Calcium influx through I_f channels in rat ventricular myocytes

The hyperpolarization-activated, cyclic nucleotide-gated (HCN) channels, or cardiac (I_f)/neuronal (I_h) time- and voltage-dependent inward cation current channels, are conventionally considered as monovalentselective channels. Recently we discovered that calcium ions can permeate through HCN4 and I_f channels in neurons. This raises the possibility of Ca²⁺ permeation in I_f, the I_h counterpart in cardiac myocytes, because of their structural homology. We performed simultaneous measurement of fura-2 Ca²⁺ signals and whole cell currents produced by HCN2 and HCN4 channels (the 2 cardiac isoforms present in ventricles) expressed in HEK293 cells and by I_f in rat ventricular myocytes. We observed Ca²⁺ influx when HCN/I_f channels were activated. Ca²⁺ influx was increased with stronger hyperpolarization or longer pulse duration.

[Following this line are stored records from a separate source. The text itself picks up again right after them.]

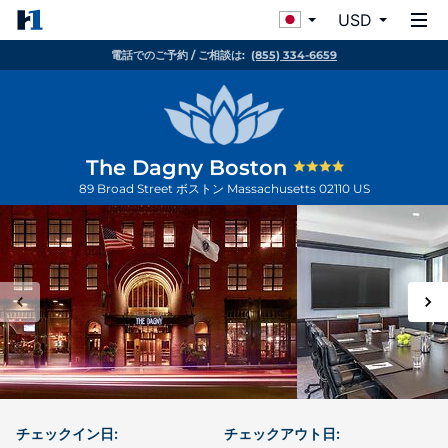
USD
電話でのご予約 / ご相談は:
(855) 334-6659
The Dagny Boston
89 Broad Street
ボストン
Massachusetts
02110
US
チェックイン日:
チェックアウト日:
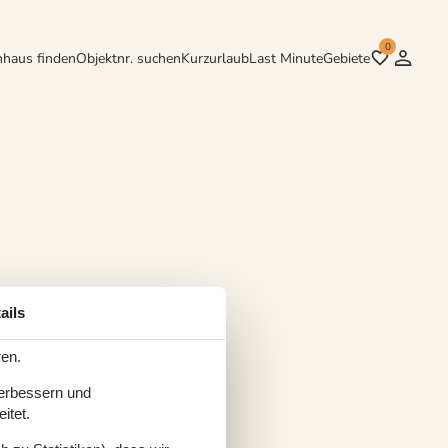
0
nhaus finden
Objektnr. suchen
Kurzurlaub
Last Minute
Gebiete
ails
ren.
verbessern und
itet.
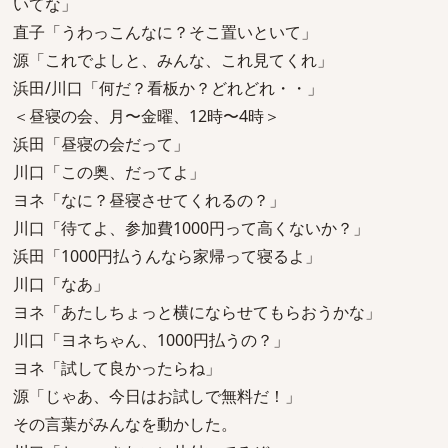
いてな」
直子「うわっこんなに？そこ置いといて」
源「これでよしと、みんな、これ見てくれ」
浜田/川口「何だ？看板か？どれどれ・・」
＜昼寝の会、月〜金曜、12時〜4時＞
浜田「昼寝の会だって」
川口「この奥、だってよ」
ヨネ「なに？昼寝させてくれるの？」
川口「待てよ、参加費1000円って高くないか？」
浜田「1000円払うんなら家帰って寝るよ」
川口「なあ」
ヨネ「あたしちょっと横にならせてもらおうかな」
川口「ヨネちゃん、1000円払うの？」
ヨネ「試して良かったらね」
源「じゃあ、今日はお試しで無料だ！」
その言葉がみんなを動かした。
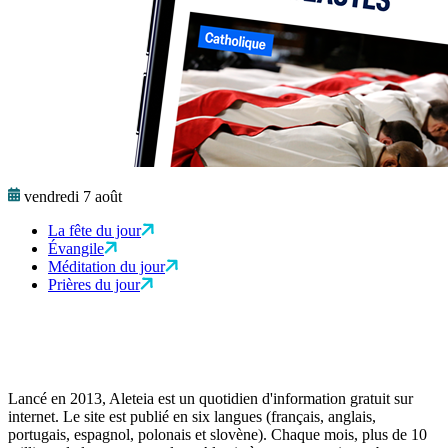
vendredi 7 août
La fête du jour
Évangile
Méditation du jour
Prières du jour
Lancé en 2013, Aleteia est un quotidien d'information gratuit sur
internet. Le site est publié en six langues (français, anglais,
portugais, espagnol, polonais et slovène). Chaque mois, plus de 10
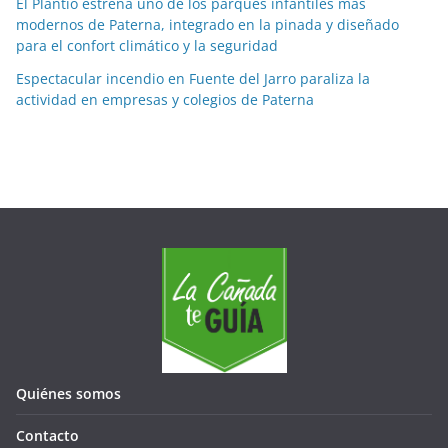
El Plantío estrena uno de los parques infantiles más
s
modernos de Paterna, integrado en la pinada y diseñado
para el confort climático y la seguridad
Espectacular incendio en Fuente del Jarro paraliza la
actividad en empresas y colegios de Paterna
Quiénes somos
Contacto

Cesium, an I_f channel blocker, inhibited I_f and Ca²⁺ influx at the same time. Quantitative analysis revealed that Ca²⁺ flux contributed to ∼0.5% of current produced by the HCN2 channel or I_f. The associated increase in Ca²⁺ influx was also observed in spontaneously hypertensive rat (SHR) myocytes in which I_f current density is higher than that of normotensive rat ventricle. In the absence of EGTA (a Ca²⁺ chelator), preactivation of I_f channels significantly reduced the action potential duration, and the effect was blocked by another selective I_f channel blocker, ZD-7288. In the presence of EGTA, however, preactivation of I_f channels had no effects on action potential duration. Our data extend our previous discovery of Ca²⁺ influx in I_h channels in neurons to I_f channels in cardiac myocytes.